#### Required work
Copy the data exactly as it appears, and do not include any pictures.

#### Information supplied
——————

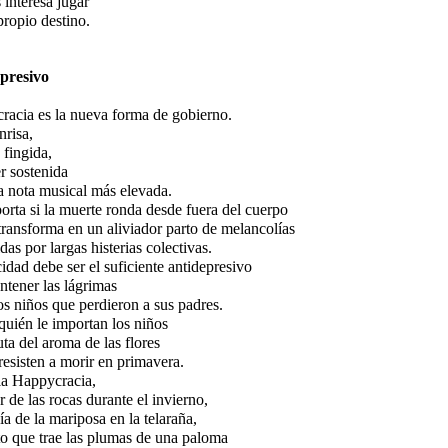
s interesa jugar
propio destino.
presivo
racia es la nueva forma de gobierno.
nrisa,
fingida,
r sostenida
a nota musical más elevada.
rta si la muerte ronda desde fuera del cuerpo
 transforma en un aliviador parto de melancolías
das por largas histerias colectivas.
cidad debe ser el suficiente antidepresivo
ntener las lágrimas
os niños que perdieron a sus padres.
quién le importan los niños
ruta del aroma de las flores
resisten a morir en primavera.
la Happycracia,
r de las rocas durante el invierno,
ía de la mariposa en la telaraña,
to que trae las plumas de una paloma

——————

#### Response
s interesa jugar
propio destino.
presivo
racia es la nueva forma de gobierno.
nrisa,
fingida,
r sostenida
a nota musical más elevada.
rta si la muerte ronda desde fuera del cuerpo
 transforma en un aliviador parto de melancolías
das por largas histerias colectivas.
cidad debe ser el suficiente antidepresivo
ntener las lágrimas
os niños que perdieron a sus padres.
quién le importan los niños
ruta del aroma de las flores
resisten a morir en primavera.
la Happycracia,
r de las rocas durante el invierno,
ía de la mariposa en la telaraña,
to que trae las plumas de una paloma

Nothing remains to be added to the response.